At the end of the day I was anticipating his arrival and decided to pick him up from the after school program a bit early. I had the day off work… but left him at school so he’d see the full routine. I couldn’t wait to hear his adventures!
I headed to the school, but not before stopping at the mailboxes to retrieve my mail. Just as I was getting back into the car, I turned my head to the sound of the familiar voice frantically yelling “Mommy wait” as he ran out into the usually busy street.
My heart stopped.
I scooped up my boy and tried my best not to alarm him while I buckled him safely into his seat. I drove towards the school as he prattled on in the back seat about his eventful day. How he got in the bus line… how the driver dropped him at the same spot he’d picked him up that morning… how he’d waited for me even though the other parents were there to get their kids…. then asking… why I forgot him.

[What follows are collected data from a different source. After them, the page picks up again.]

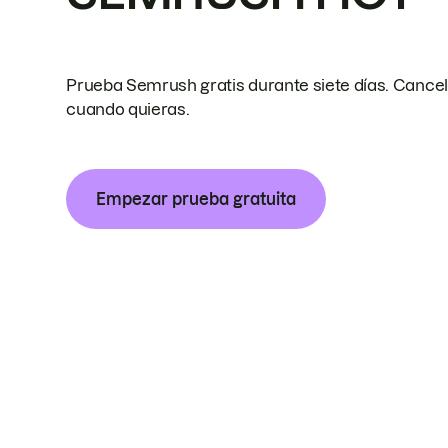
Prueba Semrush gratis durante siete días. Cance
cuando quieras.
Empezar prueba gratuita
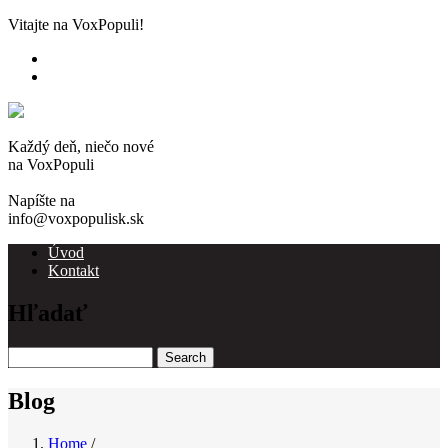
Skip
Vitajte na VoxPopuli!
to
main
content
Každý deň, niečo nové
na VoxPopuli
Napíšte na
info@voxpopulisk.sk
Úvod
Kontakt
Main
navigation
Hľadať
Search
Blog
Home
/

All of his words were swimming around in my head… jumbled… foggy.
I calmly arrived at the school, hand-in-hand with my child, and left him with my friend and her children at the playground. Mama Bear came out the second I entered the Principal’s Office. People cleared out of my way. I unleashed.
It wasn’t until all three children were tucked in later that night… that I completely fell apart.
I received several apologies… and one “it’s the first day of school” excuse. Which sent me on a sarcastic rampage of “what if my child had been hit by a car… ohhhhhhh sorry… it was the first day of school” and “what if he’d gone with someone he didn’t know… ohhhhhh sorry… it was the first day of school”. The “what ifs” started coming out of me in the office… but continued in my mind for several days.
I tucked my son in that night and sent a prayer to the heavens… for putting me at that exact spot… at that exact moment… on that exact day. For making a “usually busy street” clear of traffic. I dropped to my knees and asked that it not be the last time I’d be there to protect my children… and that nothing like this would ever happen again.
Within the last month… two children in Halifax were lost while at daycare.
I know the “what ifs” that are running through those parents’ minds.
My heart was in my throat…what an awful thing to have gone through! His guardian angel was working overtime that day.